Aujourd’hui, il y a l’envie de démolir cette maison quand je passe devant
Il y a des gens qui y vivent
Il y a toujours mes rideaux
Il y a eu une amie qui y vivait dans cette maison,
Il y a eu moi qui lui dit : « pars de là »
Il y a encore le souvenir du visage bleu de mon enfant
Il faut se méfier des tapisseries en couleur
Il y a mon mari qui n’a pas le permis qui conduit la voiture d’une voisine, moi avec le petit dans les bras
Il y a la question du médecin : ‘‘depuis quand c’est comme ça ?’’ Si vous étiez venus vingt minutes plus tard …, Madame.
Il me gronde
Il y avait des vagues, des traces d’eau
La laine de verre, ça cache
Avec la chaleur, on a commencé à voir l’humidité
Il y a cette petite maison, une fenêtre sans vitre au grenier.
Il y a cette maison, rue Américaine… »

Le témoignage de Sophia, pour la campagne « Logement sous baxter » du Réseau de lutte contre la pauvreté et du Miroir Vagabond13.

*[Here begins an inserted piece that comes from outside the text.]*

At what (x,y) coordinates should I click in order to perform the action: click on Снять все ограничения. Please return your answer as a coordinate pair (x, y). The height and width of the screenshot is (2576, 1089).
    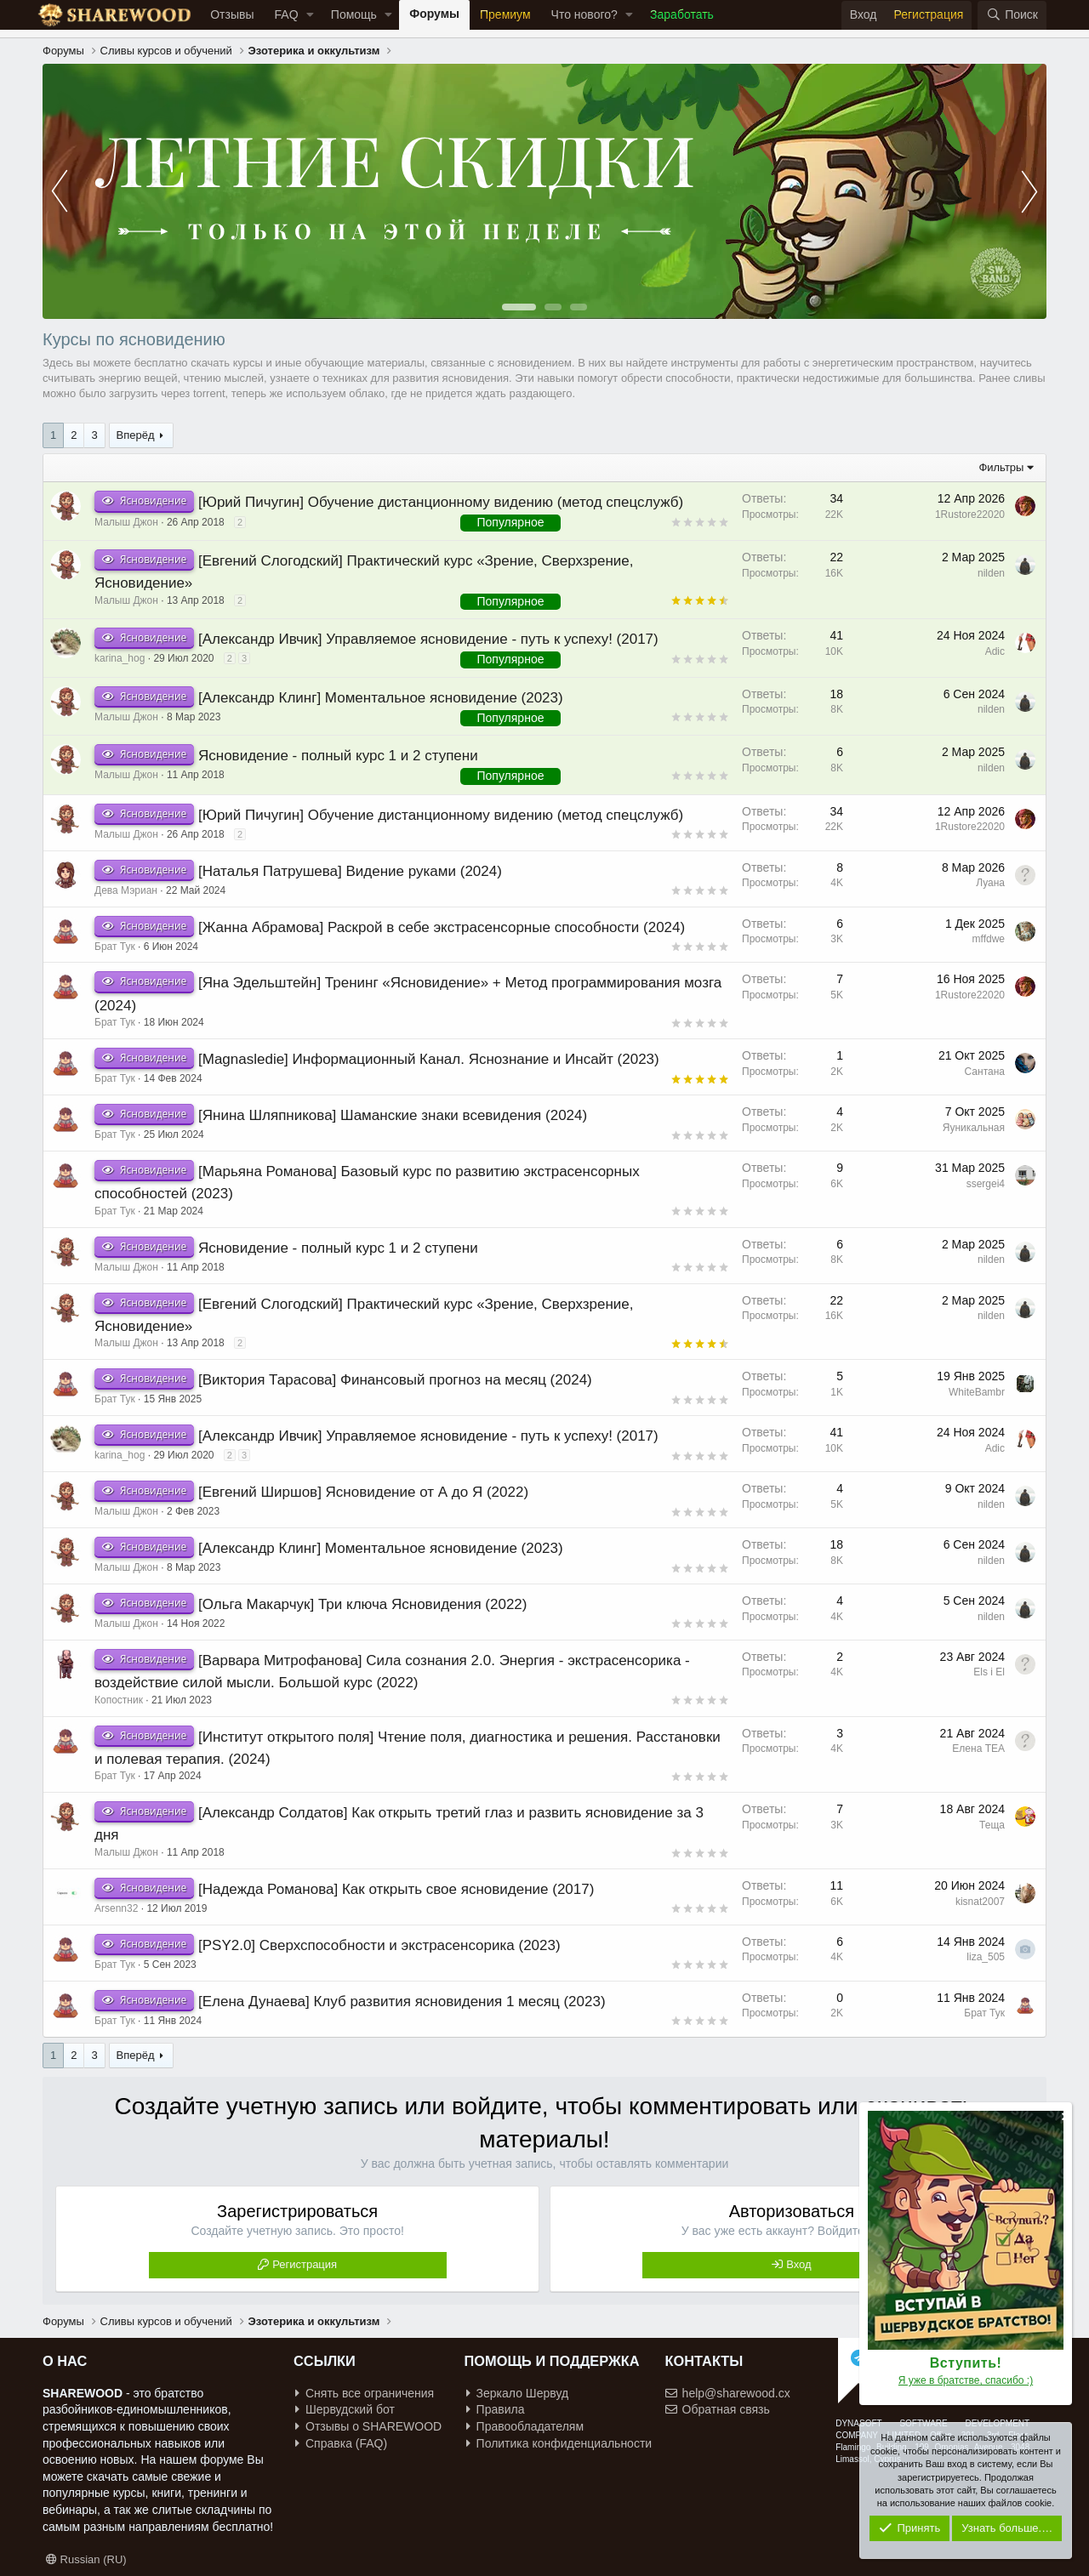     Looking at the image, I should click on (364, 2393).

Rénover et améliorer l’état les logements inadéquats permet de concilier bénéfices individuels (meilleure santé mentale et physiques pour les habitants de ces logements) et collectifs (réduction des coûts des soins de santé, réduction des émissions de gaz à effet de serre pour le chauffage dans certains cas, meilleure santé publique). Face à un investissement rentable pour la collectivité et bénéfique à l’échelle individuelle, qu’attendent les pouvoirs publics pour lancer des programmes publics massifs de rénovation de ces logements ?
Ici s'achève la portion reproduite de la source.